Both Google Health and Microsoft HealthVault are now offering their services – and servers – to consumers who want to store their personal health records (PHRs) online. Consumer advocates say they’ll be keeping a close eye on both technology giants to make sure they have a healthy respect for their customers’ privacy.
I asked the Center for Democracy and Technology in Washington, D.C. for its reaction to Google Health and Microsoft HealthVault. The email I received from Deven McGraw, director of the CDT’s Health Privacy Project, acknowledges that both companies have good privacy policies.
“But good privacy policies alone are not sufficient to protect consumers using these tools,” she says. If HIPPA has no impact on the policies, “consumers must rely on the Federal Trade Commission to ensure that the entities offering these PHRs abide by their privacy policies.”
The CDT has called upon the government and the private sector to come up with a new roadmap for dealing with this uncharted Internet territory.
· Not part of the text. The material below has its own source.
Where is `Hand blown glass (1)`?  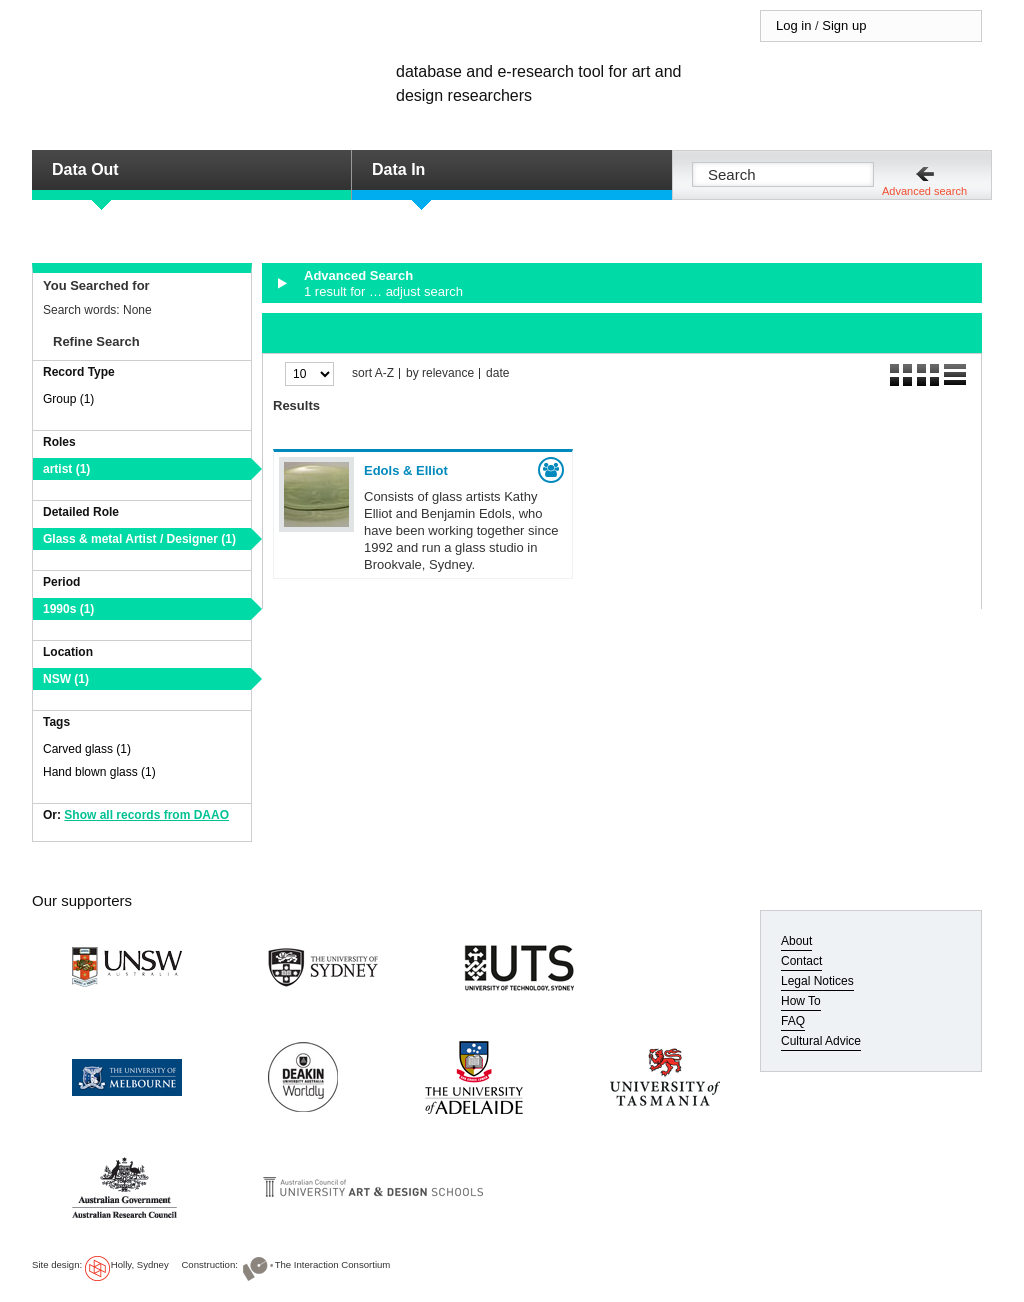
Hand blown glass (1) is located at coordinates (99, 772).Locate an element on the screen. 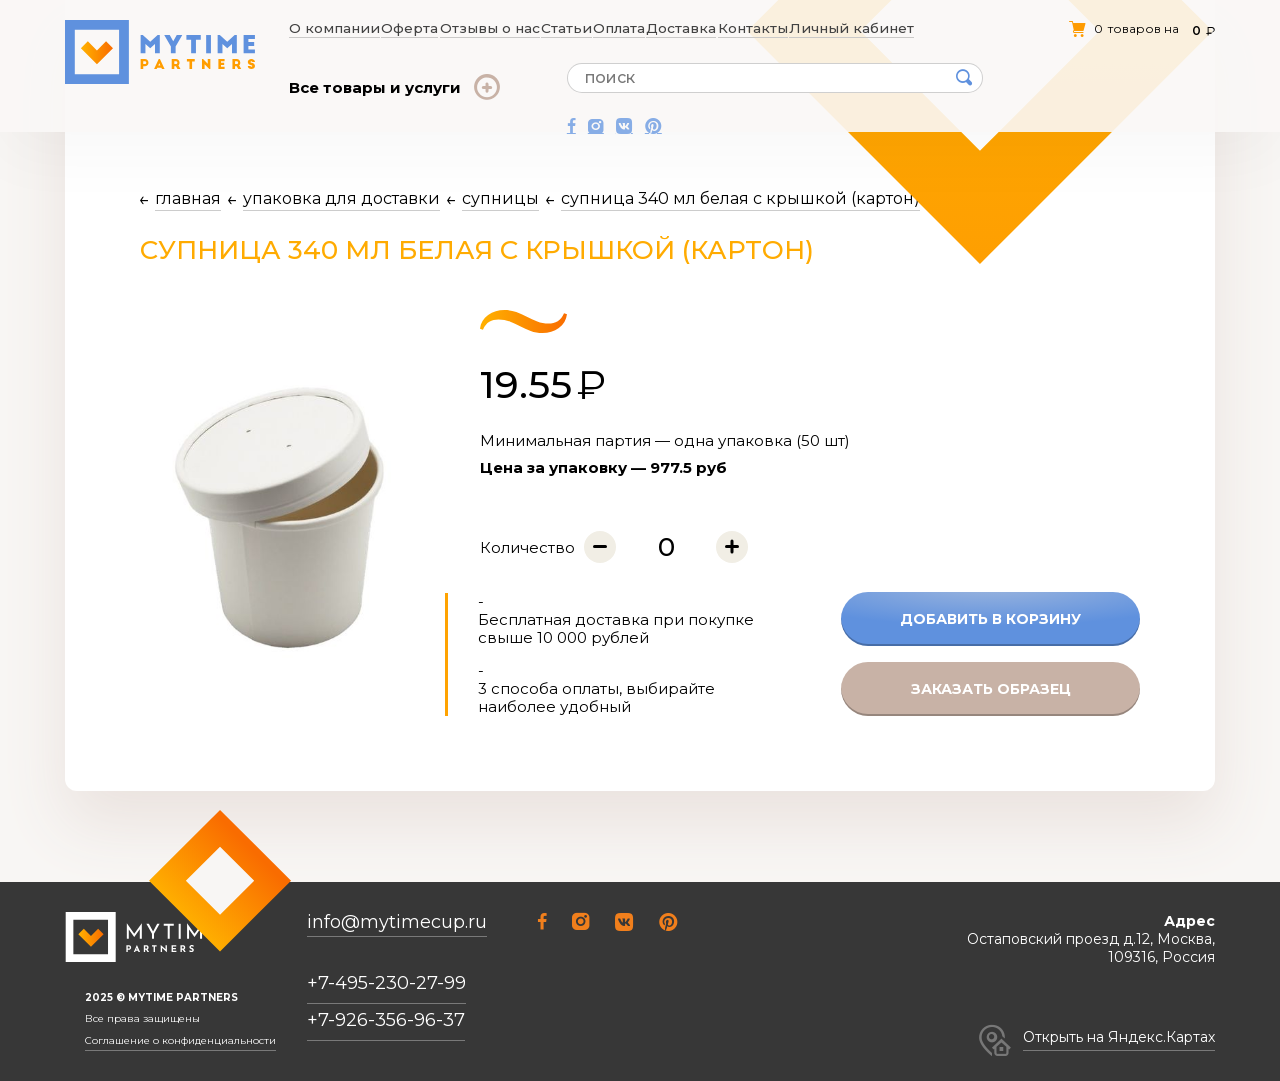 This screenshot has height=1081, width=1280. +7-495-230-27-99 is located at coordinates (386, 983).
McGraw’s big worry is whether third-party vendors working with Google and Microsoft to offer products to their customers will also make privacy a priority. “It will be difficult for the companies offering these PHRs to monitor all of the vendors closely (particularly as the number of participating vendors increases over time) to ensure that they are meeting the company’s privacy requirements and other terms of participation. Consumers could end up authorizing the sharing of their information with a vendor who then turns around and sells the data or uses it to target them with specific ads or product offers.”
Concerns about online health records existed before both Google Health and Microsoft HealthVault went active. McGraw cites a study in early 2007 by the Office of the National Coordinator for Health Information Technology. More than 30 PHR vendors were surveyed; none covered criteria found in privacy policies. Only two could explain what would happen if the vendor suddenly ceased operations, and only one had a system in place for dealing with deactivated accounts. Not a good prescription for comfort if you are living with a serious medical condition and are trusting a company’s computer network to protect such sensitive information.